His posture was a fluid and frightening thing. His head did not bob or weave, it was level as he approached. From where she crouched, he glided towards her.
She was now behind the bar, watching his approach. The Head raised one of his swords to strike from above, but Tannen saw his feign. The true attack came from her side. She dived out of the way over the bar, in this motion she had grabbed Feathered Edge.
She crashed and rolled on the ground near to the balcony. The Head vaulted over the counter with great flourish to continue his pursuit, but the distance was made, and she had time to pray.

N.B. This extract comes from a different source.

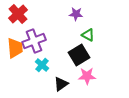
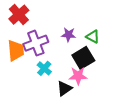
purple star: (76, 14) -> (69, 35), moved
pink star: (87, 76) -> (78, 76), moved

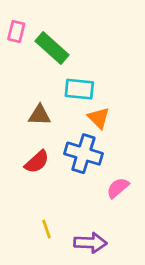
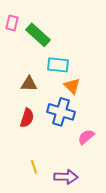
red semicircle: (37, 162) -> (27, 118), turned -30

Tannen held true the sword. Tannen raised it like colors of war. Tannen breathed out her own conviction, her loyalty. The weapon shone with this, with her faith, and he would now know it. Blinded. Not with blasphemy. Far from blasphemy. Reverence.
Even if she was shunned, she knew with her call he would come to her. She must have failed him long ago, and still he appeared in her time of need. Her belief in this shone too.
It was white, then there was a blue. She released her hand of her blade. Light faded to show all upon their knees or hands. The Head was stuck on his knees, his head and body leaned back, hands aloft in front. The blue did not disappear, instead it was a tall and awesome fowl.
"To be lauded again so is strange. Paladin, for why?"